За Гомборами скитаясь,
 миновал Телав вечерний,
 Аллавердской ночью синей
 схвачен праздника кольцом.
 Чихиртмой, очажным дымом
 пахли жаркие харчевни,
 Над стенаньями баранов с перепуганным лицом.
Люди чавкали и пели с кахетинскою истомой
 И шумели по-хевсурски под навесами в кустах.
 Мчались всадники с шестами, и горящая солома
 Освещала все сучки нам на танцующих шестах.
И, скользя в крови бараньей,
 шел, на шкуры наступал я,
 И волненье очень смутно
 стало шириться во мне,
 Было поднято гуденьем и в гуденье уплывало
 Мое тело, словно рыба, оглушенная во сне.
Больше не было покоя
 в дымах, пахнувших металлом,
 Ни в навесах сумасшедших,
 ни в ударах черных ног,-
 Это старый бурый бубен
 бесновался, клокотал он,
 Бормотал, гудел, он
 бурю бурным волоком волок.
И упал я в этот бубен, что, владычествуя,
 выплыл,
 Я забыл другие ночи, мысли дымные клубя,
 И руками рвал я мясо, пил из рога,
 пел я хрипло,
 Сел я рядом с тамадою, непохожий на себя.

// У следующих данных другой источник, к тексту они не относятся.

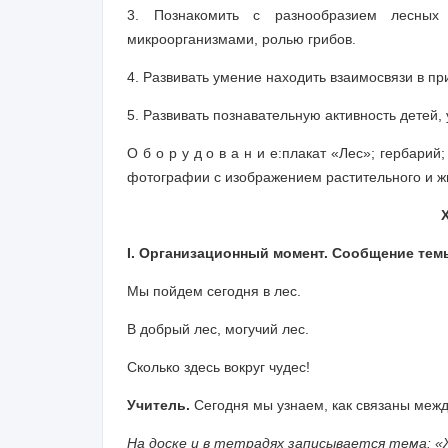
3. Познакомить с разнообразием лесных 
микроорганизмами, ролью грибов.
4. Развивать умение находить взаимосвязи в пр
5. Развивать познавательную активность детей,
О б о р у д о в а н и е:
плакат «Лес»; гербарий;
фотографии с изображением растительного и ж
I. Организационный момент. Сообщение темы
Мы пойдем сегодня в лес.
В добрый лес, могучий лес.
Сколько здесь вокруг чудес!
Учитель.
Сегодня мы узнаем, как связаны межд
На доске и в тетрадях записывается тема: «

Словно горец в шапке черной,
 И в горах остался дом,
 Но в такой трущобе горной,
 Что найдешь его с трудом.
Проходил я через клочья
 Пен речных, леса и лед,
 Бурый бубен этой ночи
 Мне всю память отобьет.
Чтоб забыл я все потоки,
 Все пути в ночи и днем,
 Чтоб смотрел я лишь на щеки,
 Окрыленные огнем;
Чтоб свои свихнул я плечи
 Среди каменных могил,
 Чтобы, ночь очеловечив,
 С ней, как с другом, говорил,-
В этой роще поредевшей,
 Этот праздник не виня,-
 О не пившей и не евшей,
 Не смотревшей на меня.
Вдруг людей в одеждах серых
 породила темнота,
 Скромность их почти пугала
 среди праздничной орды,
 Даже голос был особый, даже поступь их не та,
 Будто вышли рыболовы
 в край, где не было воды.
То слепые музыканты разом подняли смычки,
 Заиграли и запели, разевая узко рот,
 Точно вдруг из трав зеленых
 встали жесткие сверчки,-
 Я читал на лицах знаки непонятных нам забот.

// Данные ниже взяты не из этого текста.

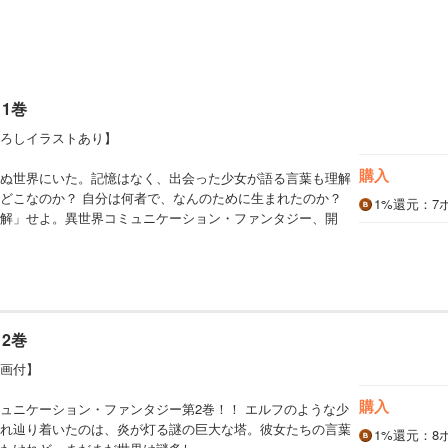
1巻
ろしイラストあり】
購入
ぬ世界にいた。記憶はなく、出会った少女が語る言葉も理解
どこなのか？ 自分は何者で、なんのために生まれたのか？
1%
還元
：7
解」せよ。異世界コミュニケーション・ファンタジー、開
2巻
画付】
購入
ュニケーション・ファンタジー第2巻！！ エルフのような少
れ辿り着いたのは、炎が灯る謎の巨大な塔。彼女たちの言葉
1%
還元
：8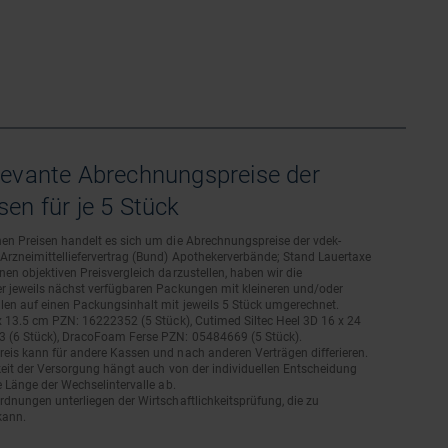
levante Abrechnungspreise der
en für je 5 Stück
en Preisen handelt es sich um die Abrechnungspreise der vdek-
rzneimittelliefervertrag (Bund) Apothekerverbände; Stand Lauertaxe
en objektiven Preisvergleich darzustellen, haben wir die
r jeweils nächst verfügbaren Packungen mit kleineren und/oder
len auf einen Packungsinhalt mit jeweils 5 Stück umgerechnet.
x 13.5 cm PZN: 16222352 (5 Stück), Cutimed Siltec Heel 3D 16 x 24
(6 Stück), DracoFoam Ferse PZN: 05484669 (5 Stück).
eis kann für andere Kassen und nach anderen Verträgen differieren.
keit der Versorgung hängt auch von der individuellen Entscheidung
e Länge der Wechselintervalle ab.
dnungen unterliegen der Wirtschaftlichkeitsprüfung, die zu
kann.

Тут слепые музыканты затянули тонкий стих,
 Ночь стояла в этих людях, как высокая вода,
 Но прошел, как зрячий, бубен
 сквозь мелодию слепых,
 И увидел я: на шлеме след оставила звезда,
На линялом, нищем шлеме у слепого одного,
 Что сидел совсем поодаль, пояс тихо теребя.
 И на шлем я загляделся непонятно отчего,
 Встал я рядом с тамадою, непохожий на себя.
Словно был я партизаном
 В алазанской стороне
 И теперь увидел заново
 Этот край, знакомый мне.
Как, ломая хрупкий иней
 И над пропастью скользя,
 К аллавердской ночи синей
 С гор спускаются друзья.
За хевсурскими быками
 Кони пшавов на гребне,
 С Алазани рыбаками
 Гор охотники в родне.
Словно шел я убедиться,
 Что измятый, старый шлем
 Был воинственною птицей,
 Приносившей счастье всем.
Что, храня теперь слепого
 В алазанской стороне,
 Он, как дружеское слово,
 Сквозь года кивает мне.
Подходил рассвет, и роща отгремела и погасла,
 Мир вставал седым и хмурым,
 бубен умер на заре,
 Запах пота и полыни, в угли пролитого масла,
 Птицы крик — и в роще сизый
 след поводьев на коре.
Обнажились вмиг вершины,
 словно их несли на блюде
 И закрыли облаками от объевшихся гостей,
 А под бурками вповалку
 непробудно спали люди,
 Как орехи, волей вихря послетавшие с ветвей.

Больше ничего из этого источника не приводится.